Dos exposiciones que en su día merecieron una crítica conjunta en estas mismas páginas fueron las del inglés Ben Nicholson y la del norteamericano Marca-Relli (Galería Inguanzo y Galería Internacional, respectivamente). De retorno el primero a las formas originarias y simplicísimas, de corte imitativo, en que luego fundó sus creaciones no-figurativas, y en perpetuo despegue, el otro, desde sus orígenes representativos, hasta sus actuales composiciones, enteramente reacias a toda idea de representación, ambos dejaban traslucir la bien asimilada lección de los metafísicos italianos, en general, y el particular precedente de Morandi.
Paul Bury (Galería lolas-Velasco) nos ofreció sus alegres artilugios, en cuyo concierto, forma y sonido, concepto y objeto, realidad e ilusión..., dejaban en la mirada del visitante, entre muebles tan refinados como perfectamente inútiles, una nota de afable ironía.

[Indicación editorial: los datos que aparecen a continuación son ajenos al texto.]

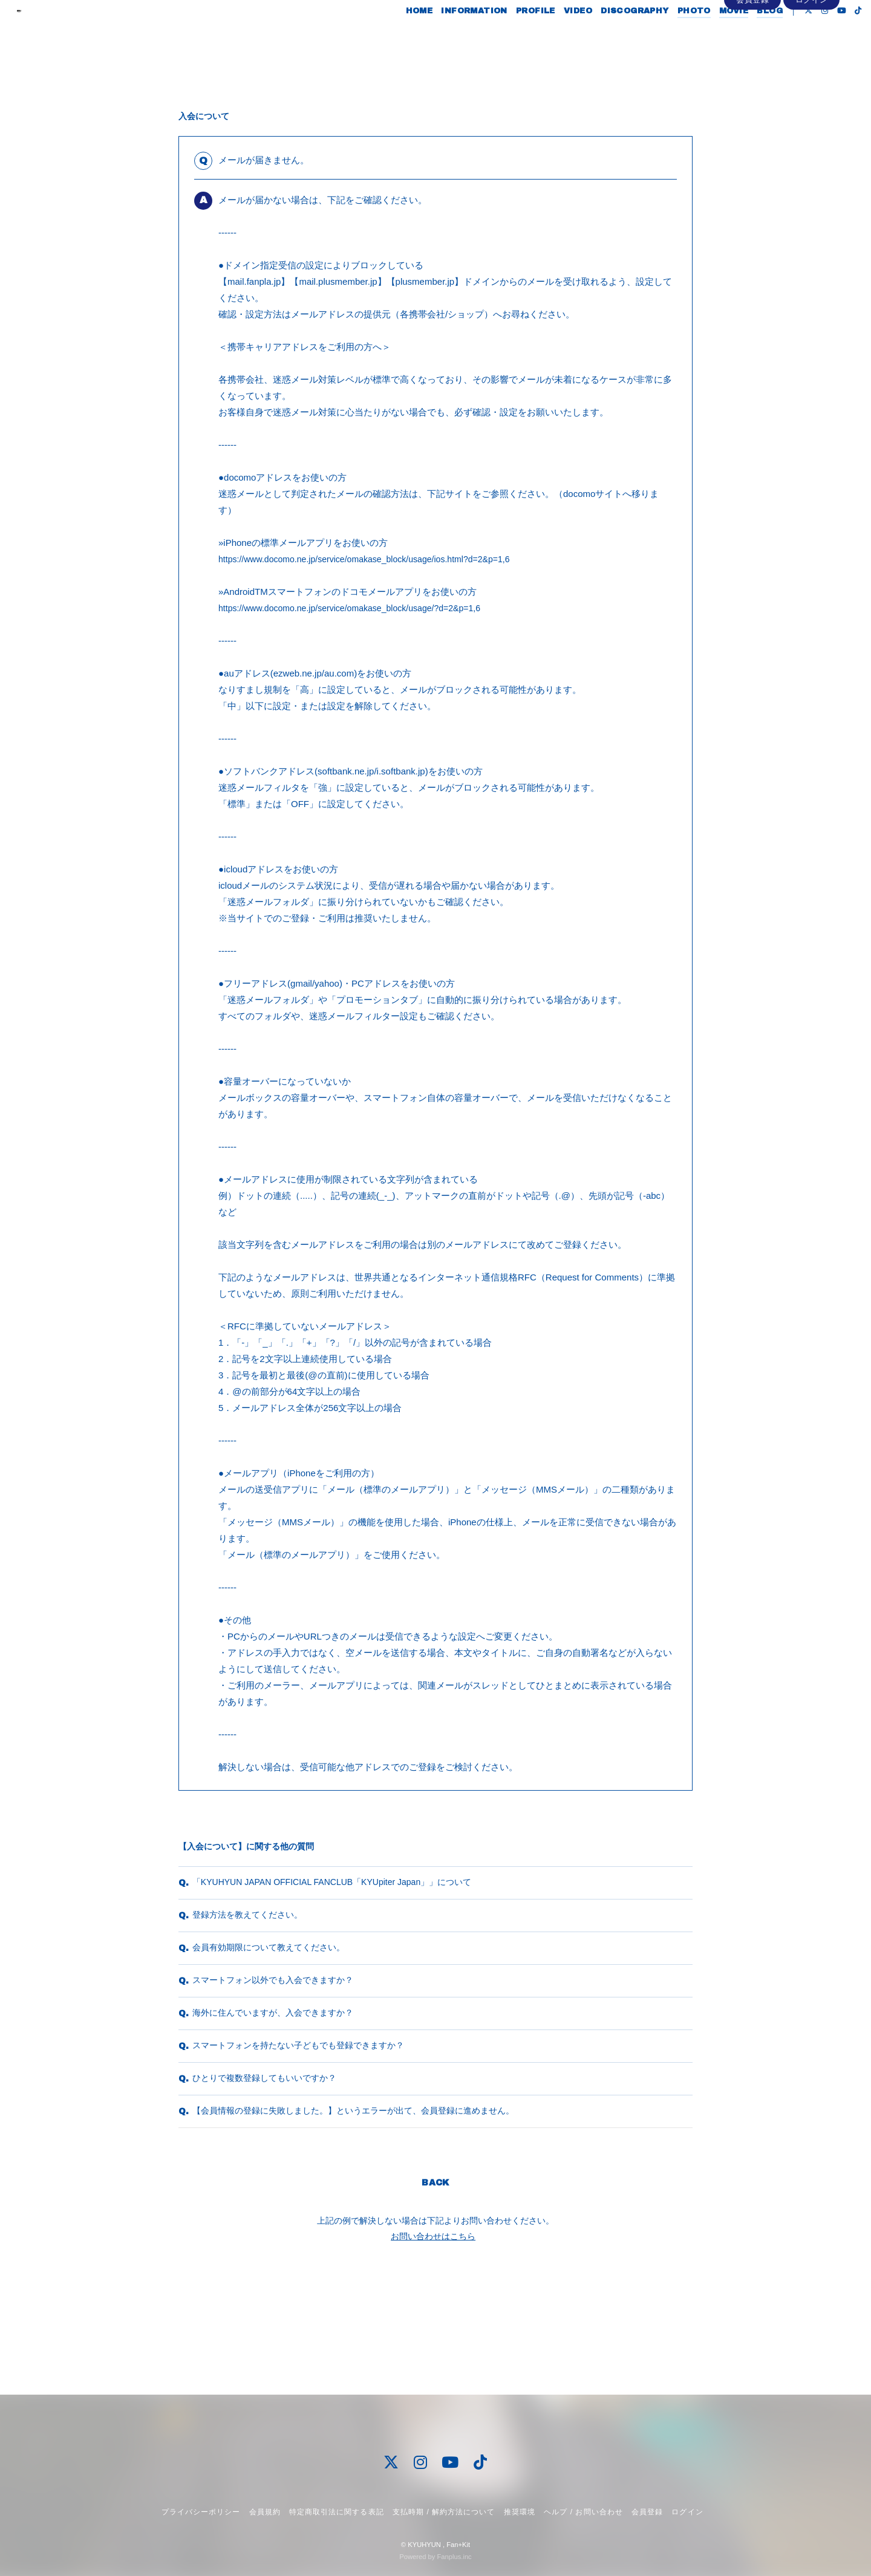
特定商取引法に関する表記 (336, 2512)
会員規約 (265, 2512)
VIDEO (555, 35)
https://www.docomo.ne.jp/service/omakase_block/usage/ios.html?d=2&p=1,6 (373, 559)
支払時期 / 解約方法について (444, 2512)
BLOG (747, 35)
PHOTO (671, 35)
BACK (435, 2272)
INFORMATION (451, 35)
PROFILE (512, 35)
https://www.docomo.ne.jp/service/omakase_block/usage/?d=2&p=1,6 (358, 608)
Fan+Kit (458, 2544)
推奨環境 (519, 2512)
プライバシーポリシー (200, 2512)
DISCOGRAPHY (611, 35)
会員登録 (752, 55)
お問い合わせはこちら (433, 2326)
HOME (395, 35)
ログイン (811, 55)
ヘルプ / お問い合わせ (583, 2512)
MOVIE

Karel Appel, por su parte, nos regaló una pequeña antología (Galería Arte Horizonte), de la que no era difícil deducir precedencias e influjos, habitualmente escamoteados, en la floración del informalismo español. De la exposición de Le Corbusier (Galería Inguanzo) valga subrayar una vez más la clara experiencia plástica- en que se fundamentó su ejemplar arquitectura, y baste decir de la presencia inmóvil de Vito Bucciarelli (Galería Vandrés) que ha constituido el único ejemplo de arte-suceso en la temporada madrileña.
No, desde luego que no es para echar las campanas al vuelo la precaria constancia de los maestros reconocidos, o internacionalmente divulgados, en el escaparate de las exposiciones madrileñas, aun advirtiendo, por lo que hace a las gaIerías comerciales, que el censo ha sido superior al de temporadas anteriores. En las salas oficiales, por el contrario, se ha batido el récord de la incomparencencia, triste colofón de una política cuajada de desaciertos y contradicciones o trasunto fidedigno de la total inexistencia de maestros extranjeros en las salas del Museo de Arte Contemporáneo.